El paso de las estaciones

Depués de la poda. Norma Catán en DacilART desde el miércoles 7 de septiembre de 2011 hasta el viernes 28 de octubre de 2011.
Ni Arte ni Artesanía. Obra realizada con materiales bajos, paciente y ardua tarea manual. Piezas únicas. Pero no concebidas con un fin utilitario. Puro concepto. Devolución a la vida.

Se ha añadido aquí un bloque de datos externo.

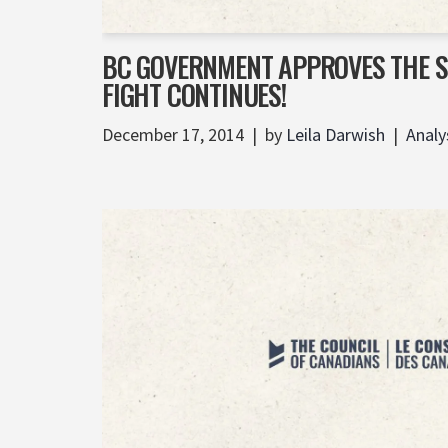
BC GOVERNMENT APPROVES THE SI
FIGHT CONTINUES!
December 17, 2014
by
Leila Darwish
Analy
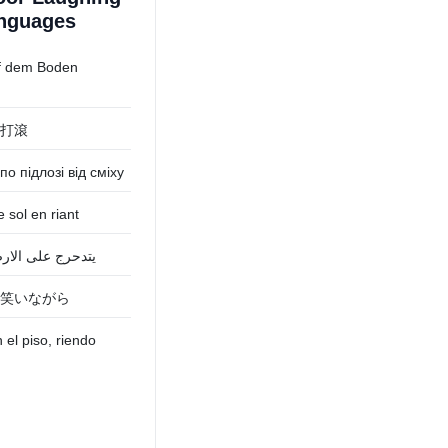
anguages
f dem Boden
打滾
по підлозі від сміху
e sol en riant
الارض من الضحك
笑いながら
el piso, riendo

Pura alegría y color marean e invitan a adentrarse, hipnóticamente, en una especie de túnel del tiempo. ¿Son los objetos que giran o es uno que flota abstraído en su visión? Objetos de arte y collages que a simple vista, podrían interpretarse como re-invención del arte óptico. Sin embargo, nada más alejado de esto, al menos en intención. Luego del impacto visual, la calidez de los materiales utilizados abre el camino a la sensibilidad. Trocitos de ramas, restos del jardín de la madre de Norma Catán destrozado por la tormenta de lluvia y granizo en abril de 2010, y restos de papel donados por una imprenta a la artista. Materiales de descarte unidos en una relación de doble sentido, la pertenencia a un mismo origen, la madera, y sometidos ambos a un proceso de destrucción -uno obedece al orden de la naturaleza, el otro al hacer del hombre-. Intervenidos con delicadeza por N. C., en un arduo, lento, y meticuloso trabajo, permiten apreciar una obra cuyo resultado guarda las huellas de su esencia, de su hacedora y de sus historias (la de los objetos y la de N. C.).

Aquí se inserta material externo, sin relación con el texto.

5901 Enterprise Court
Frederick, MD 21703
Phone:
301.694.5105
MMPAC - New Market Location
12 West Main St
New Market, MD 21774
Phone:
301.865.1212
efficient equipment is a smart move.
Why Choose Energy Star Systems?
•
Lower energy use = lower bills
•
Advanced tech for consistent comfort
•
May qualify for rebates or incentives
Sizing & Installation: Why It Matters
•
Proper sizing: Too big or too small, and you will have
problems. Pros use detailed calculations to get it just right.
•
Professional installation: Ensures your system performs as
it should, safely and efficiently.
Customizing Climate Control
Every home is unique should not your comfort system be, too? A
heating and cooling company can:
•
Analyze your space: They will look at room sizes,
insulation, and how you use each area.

Ramas, raíces, una corona, con sus cientos de anillos de apenas unos milímetros de espesor, pintados en diferentes colores con precisión, representando cada uno un año. La edad del árbol al que pertenecieron antes de ser arrancados de él por la tormenta. Rectángulos y círculos realizados por cientos de perfiles de cintas de papel multicolor, también pintados por Catán, paisajes de horizontes al amanecer y secciones de troncos cuyos anillos dan cuenta del inexorable paso de los años interrumpido por esa tormenta. Los collages son ramas esparcidas por el viento, flotan a la deriva dentro de los límites de sus marcos, en distintas gamas realizadas con trocitos de coloridos papel de revista.
Como si frente al caos, la artista no pudiera resistirse a la pulsión de una infatigable esperanza que la obliga a sentirse responsable por devolver al mundo la belleza que en él anida. Como si el arte hubiera dejado de ser un lujo, para convertirse en recurso de auxilio, conservador del catálogo de recuerdos en el que no falten las marcas de la miseria, ni la inmensa majestad que testimonia la belleza sucesiva del cambio y la renovación.
En Norma Catán, el Arte se vuelve un medio de expresar la verdadera proporción que da el amor a los seres para “recobrar otro estadio de vida” tras la destrucción.